What is expected: For this exercise, return only the lines in the records below from the one holding "AMPLIMAX, MODENS & ROTEADORES" through the one holding "Фотогалерея", including both, exactly as they appear and without pictures.

The input:
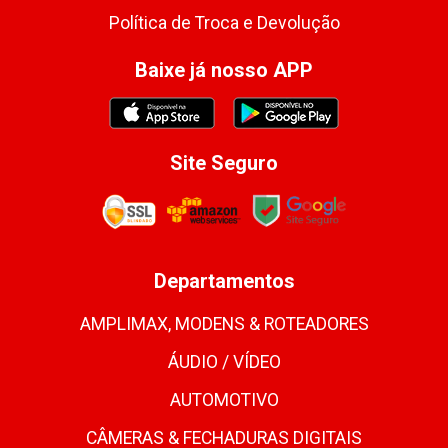
Política de Troca e Devolução
Baixe já nosso APP
Site Seguro
Departamentos
AMPLIMAX, MODENS & ROTEADORES
ÁUDIO / VÍDEO
AUTOMOTIVO
CÂMERAS & FECHADURAS DIGITAIS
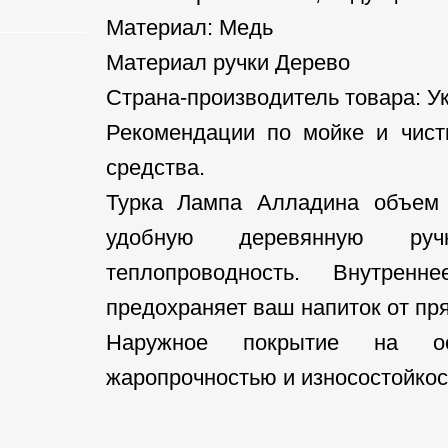
Материал: Медь
Материал ручки Дерево
Страна-производитель товара: У
Рекомендации по мойке и чист
средства.
Турка Лампа Алладина объем
удобную деревянную руч
теплопроводность. Внутре
предохраняет ваш напиток от пря
Наружное покрытие на ос
жаропрочностью и износостойкос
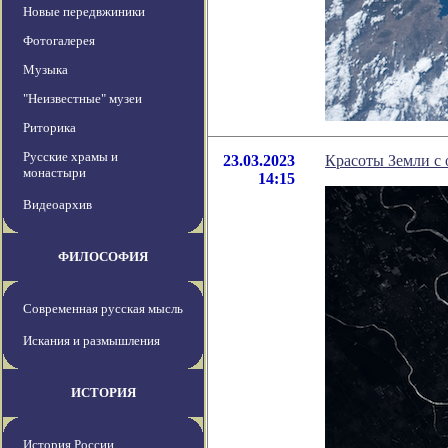
Новые передвжиники
Фотогалерея
Музыка
"Неизвестные" музеи
Риторика
Русские храмы и
23.03.2023
Красоты Земли с 
монастыри
14:15
Видеоархив
ФИЛОСОФИЯ
Современная русская мысль
Искания и размышления
ИСТОРИЯ
История России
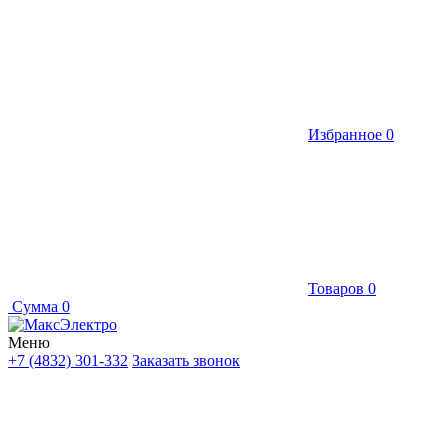
Избранное
0
Товаров
0
Сумма
0
Меню
+7 (4832) 301-332
Заказать звонок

Reply:
AMPLIMAX, MODENS & ROTEADORES
ÁUDIO / VÍDEO
AUTOMOTIVO
CÂMERAS & FECHADURAS DIGITAIS
Материал: Медь
Материал ручки Дерево
Страна-производитель товара: У
Рекомендации по мойке и чист
средства.
Турка Лампа Алладина объем
удобную деревянную руч
теплопроводность. Внутре
предохраняет ваш напиток от пря
Наружное покрытие на ос
жаропрочностью и износостойкос
Новые передвжиники
Фотогалерея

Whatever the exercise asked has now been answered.